Updated February 21, 2017

If you are interested in raising chickens, you may choose to purchase a box of chicks from a breeder or farm, or you may incubate them and hand raise them yourself. While some people prefer to purchase full-grown chickens for their flock, raising baby chicks allows you to become familiar with the animals and to watch them grow. Before purchasing baby chicks, it is important to understand some of their particular needs.

Heat Source

During the first week of their lives, baby chicks need to be kept at a temperature between 32.2 and 35.0 degrees C. In the second week, the temperature can be dropped by five degrees, with a five degree temperature drop in each subsequent week until the chick is comfortable at room temperature. A 250 watt infrared heat lamp trained on the chicks' living area can maintain the temperature for them. If all of the chicks are cuddled together directly underneath the lamp, they are too cold, and if they are scattered to the edges of their enclosure, they may be too warm.


For the first eight weeks of the chick's life, you can use a commercial chick starter feed. You can teach the chicks to begin searching for food by liberally scattering the food around them. Even if this is messy, it will help them find the food a little quicker. After three days of having their food scattered, give them the food in a low trough. They should have food available to them at all times. They can be given water in commercial chick waterers or in low dishes that have marbles at the bottom, which will prevent the chicks from climbing into the dish.


For housing purposes, you should have about 1/2 square foot per baby chick. A two foot food trough and a one gallon commercial waterer will take care of 50 chicks.
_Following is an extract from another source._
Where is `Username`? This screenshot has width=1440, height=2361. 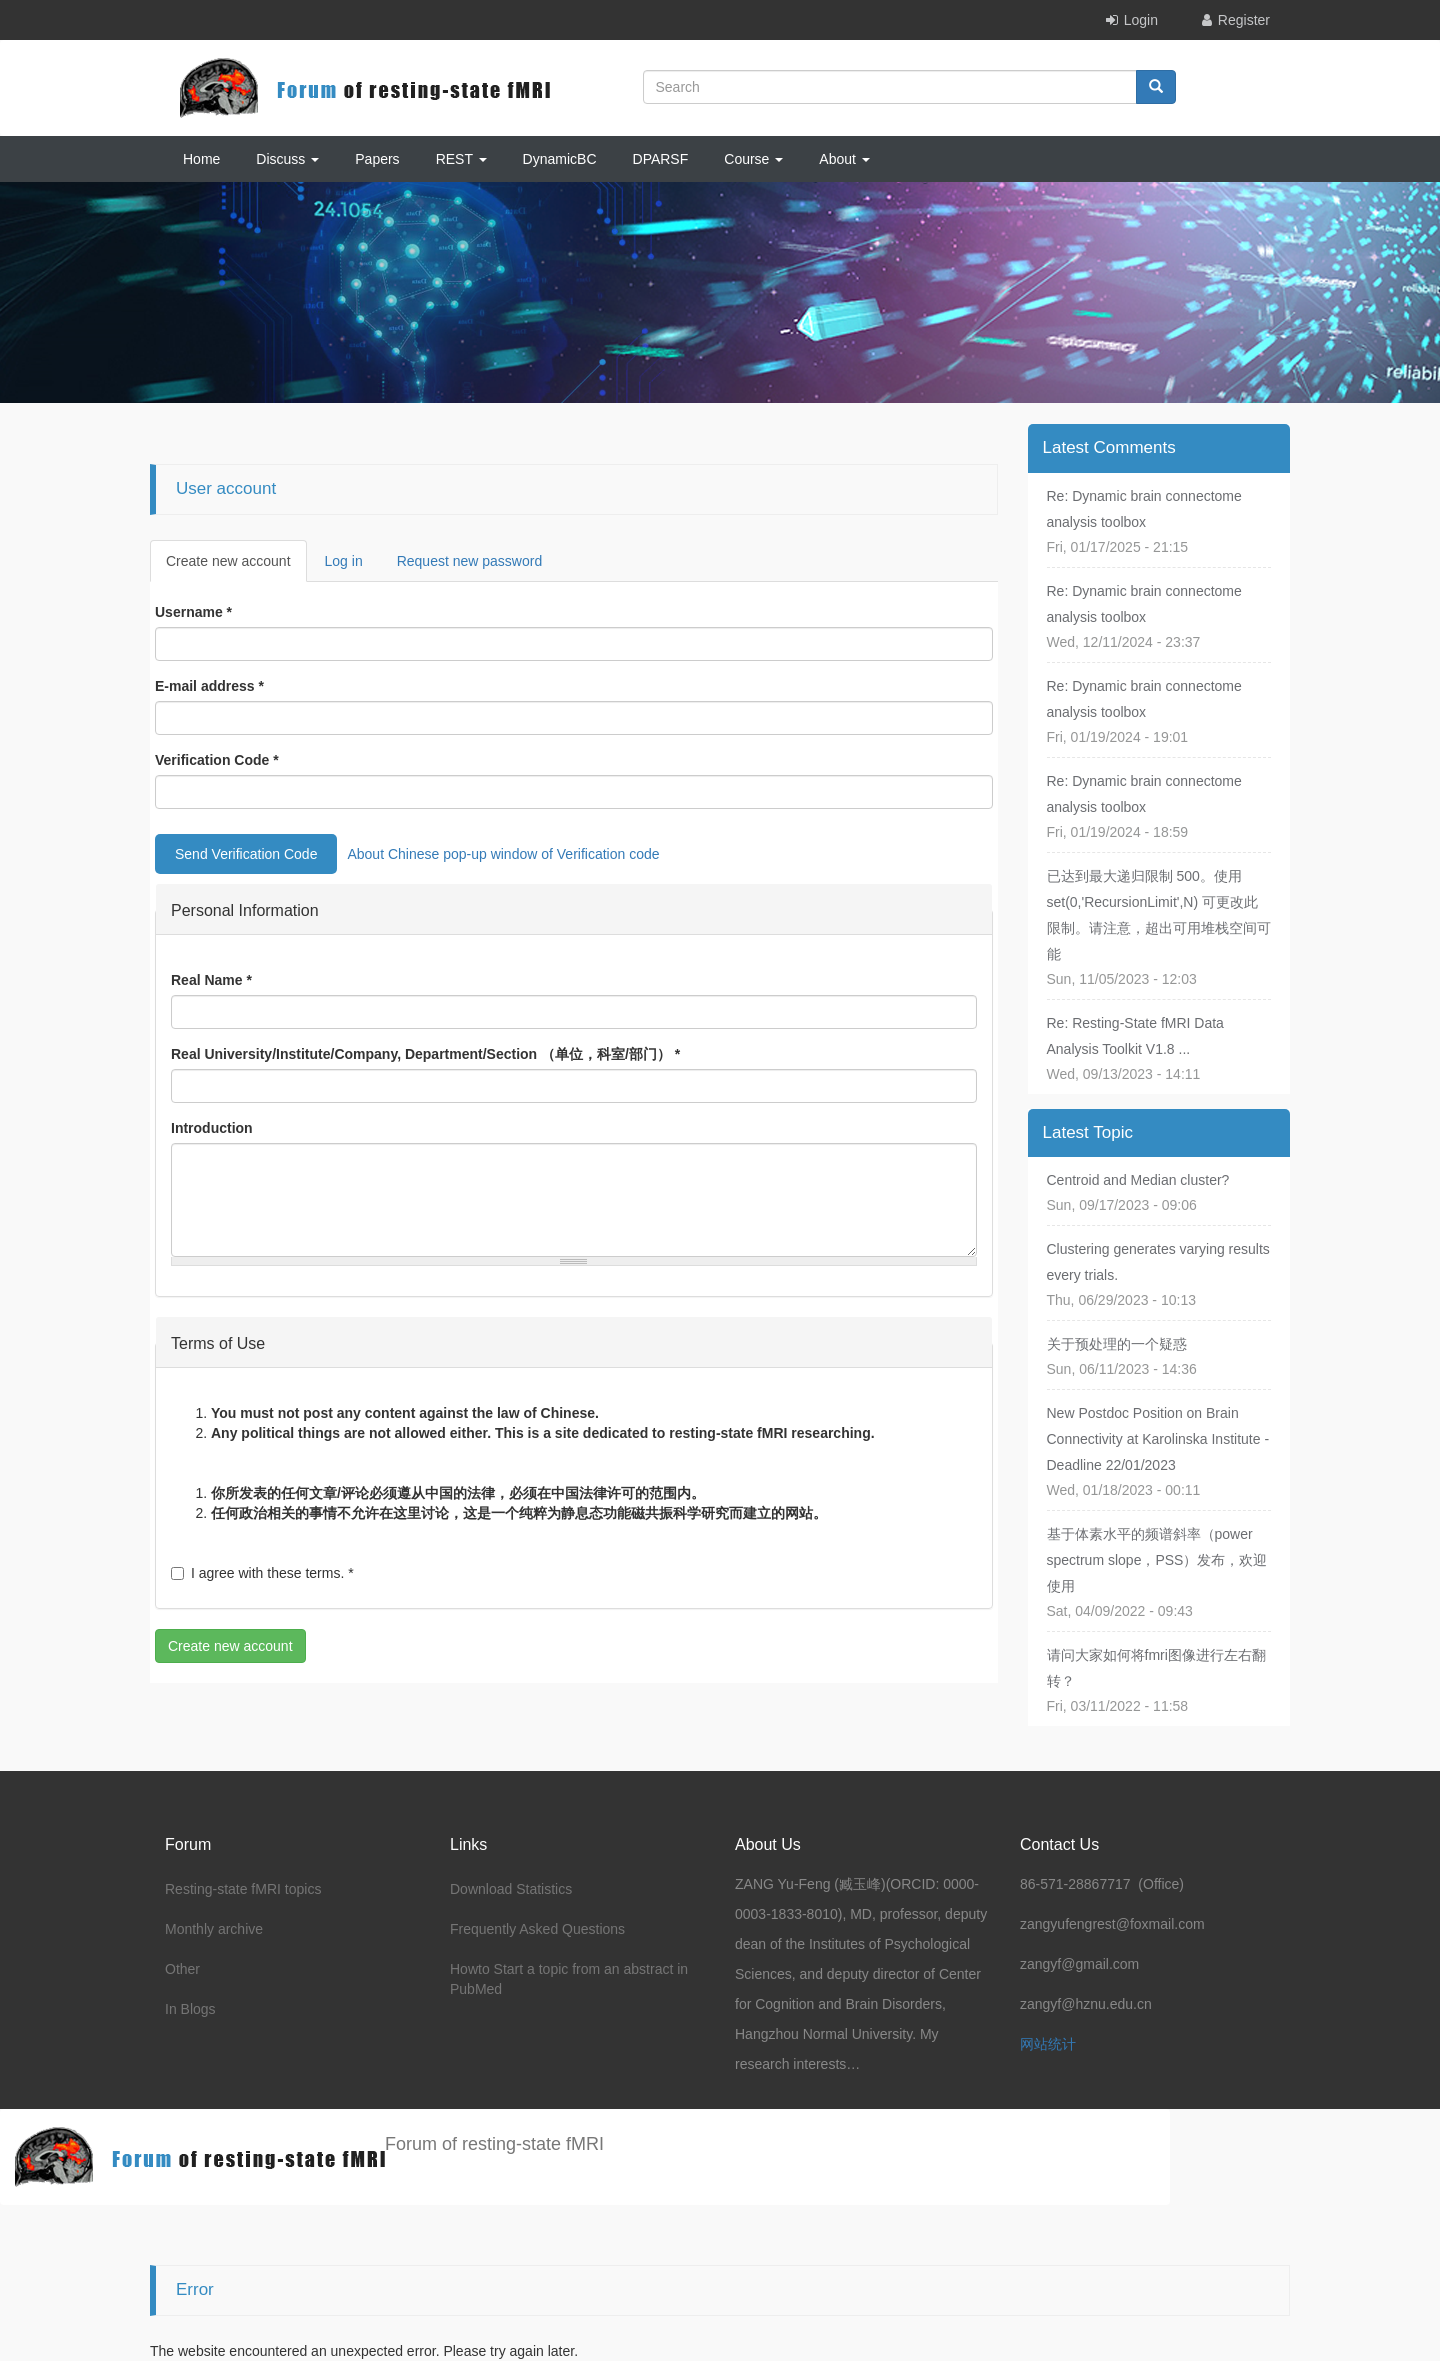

While fully grown chickens are not proficient flyers, young chicks have some flight capabilities. To prevent chicks from getting out of their enclosure, drape a section of deer netting or chicken wire over the enclosure top, or make sure that the enclosure has walls that are at least two feet high.

Time Frame

When the chicks are between two and three weeks old, and provided the temperature is at least in the high 60s, baby chicks can be allowed to investigate the outdoors for a few hours. Place them in a wire cage and keep an eye on them to make sure that they don't get away. By the time the chicks are between four and five months old, they are ready to move outside full time.